Copy all records verbatim, images excluded.

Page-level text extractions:
# # # # # # #

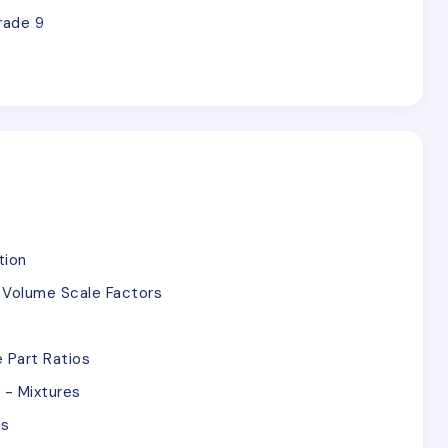
rade 9
tion
d Volume Scale Factors
 Part Ratios
 - Mixtures
ns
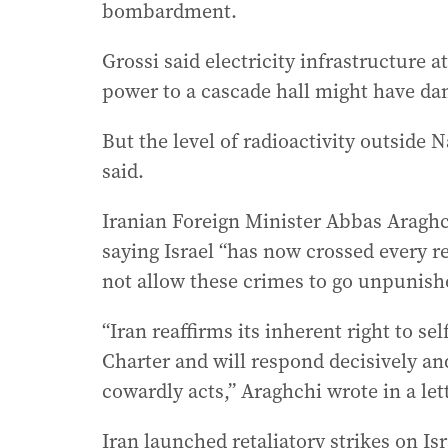
bombardment.
Grossi said electricity infrastructure 
power to a cascade hall might have da
But the level of radioactivity outsid
said.
Iranian Foreign Minister Abbas Araghc
saying Israel “has now crossed every 
not allow these crimes to go unpunish
“Iran reaffirms its inherent right to se
Charter and will respond decisively an
cowardly acts,” Araghchi wrote in a lett
Iran launched retaliatory strikes on Is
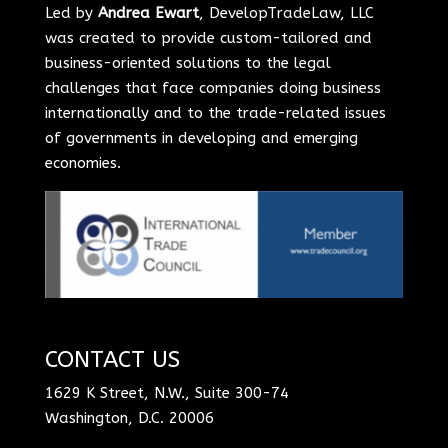
Led by
Andrea Ewart
, DevelopTradeLaw, LLC
was created to provide custom-tailored and
business-oriented solutions to the legal
challenges that face companies doing business
internationally and to the trade-related issues
of governments in developing and emerging
economies.
CONTACT US
1629 K Street, N.W., Suite 300-74
Washington, D.C. 20006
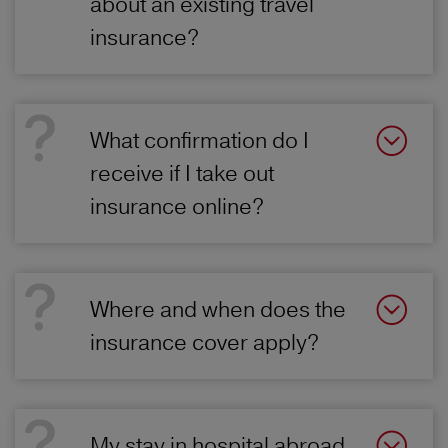
about an existing travel
insurance?
What confirmation do I
receive if I take out
insurance online?
Where and when does the
insurance cover apply?
My stay in hospital abroad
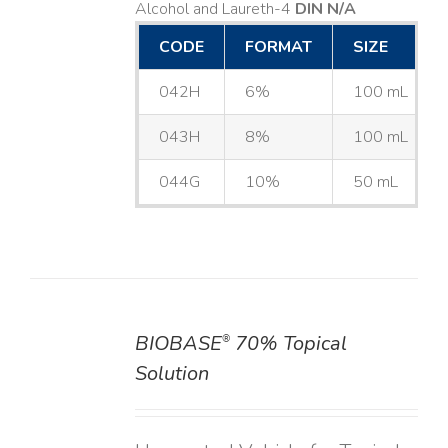
Alcohol and Laureth-4
DIN N/A
CODE
FORMAT
SIZE
042H
6%
100 mL
043H
8%
100 mL
044G
10%
50 mL
BIOBASE
70% Topical
®
DETAILS
Solution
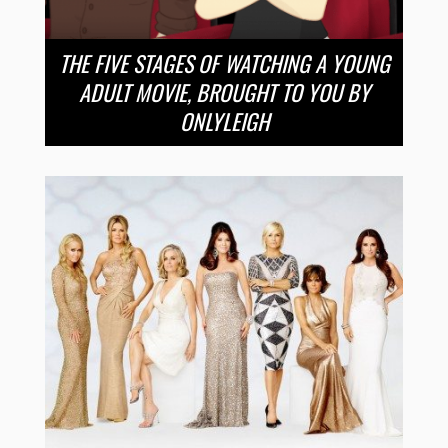
THE FIVE STAGES OF WATCHING A YOUNG
ADULT MOVIE, BROUGHT TO YOU BY
ONLYLEIGH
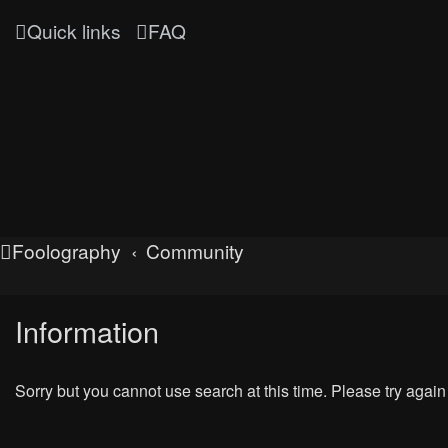
Quick links
FAQ
Foolography
Community
Information
Sorry but you cannot use search at this time. Please try again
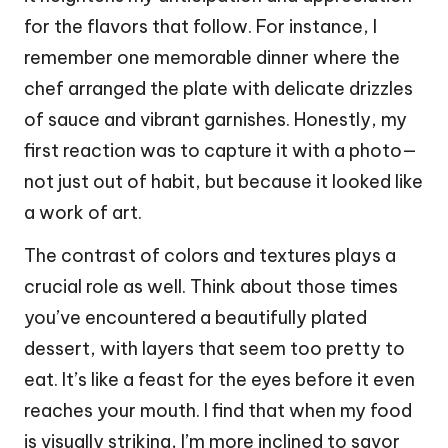
for the flavors that follow. For instance, I
remember one memorable dinner where the
chef arranged the plate with delicate drizzles
of sauce and vibrant garnishes. Honestly, my
first reaction was to capture it with a photo—
not just out of habit, but because it looked like
a work of art.
The contrast of colors and textures plays a
crucial role as well. Think about those times
you’ve encountered a beautifully plated
dessert, with layers that seem too pretty to
eat. It’s like a feast for the eyes before it even
reaches your mouth. I find that when my food
is visually striking, I’m more inclined to savor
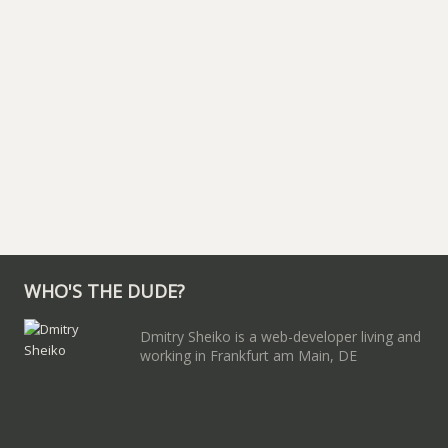
WHO'S THE DUDE?
Dmitry Sheiko is a web-developer living and
working in Frankfurt am Main, DE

# # # # # # #

→ **Answer area**:
rade 9
tion
d Volume Scale Factors
 Part Ratios
 - Mixtures
ns
bombardment.
Grossi said electricity infrastructure 
power to a cascade hall might have da
But the level of radioactivity outsid
said.
Iranian Foreign Minister Abbas Araghc
saying Israel “has now crossed every 
not allow these crimes to go unpunish
“Iran reaffirms its inherent right to se
Charter and will respond decisively an
cowardly acts,” Araghchi wrote in a lett
Iran launched retaliatory strikes on Is
Led by
Andrea Ewart
, DevelopTradeLaw, LLC
was created to provide custom-tailored and
business-oriented solutions to the legal
challenges that face companies doing business
internationally and to the trade-related issues
of governments in developing and emerging
economies.
CONTACT US
1629 K Street, N.W., Suite 300-74
Washington, D.C. 20006
about an existing travel
insurance?
What confirmation do I
receive if I take out
insurance online?
Where and when does the
insurance cover apply?
My stay in hospital abroad
Alcohol and Laureth-4
DIN N/A
CODE
FORMAT
SIZE
042H
6%
100 mL
043H
8%
100 mL
044G
10%
50 mL
BIOBASE
70% Topical
®
DETAILS
Solution
THE FIVE STAGES OF WATCHING A YOUNG
ADULT MOVIE, BROUGHT TO YOU BY
ONLYLEIGH
Quick links
FAQ
Foolography
Community
Information
Sorry but you cannot use search at this time. Please try again
for the flavors that follow. For instance, I
remember one memorable dinner where the
chef arranged the plate with delicate drizzles
of sauce and vibrant garnishes. Honestly, my
first reaction was to capture it with a photo—
not just out of habit, but because it looked like
a work of art.
The contrast of colors and textures plays a
crucial role as well. Think about those times
you’ve encountered a beautifully plated
dessert, with layers that seem too pretty to
eat. It’s like a feast for the eyes before it even
reaches your mouth. I find that when my food
is visually striking, I’m more inclined to savor
WHO'S THE DUDE?
Dmitry Sheiko is a web-developer living and
working in Frankfurt am Main, DE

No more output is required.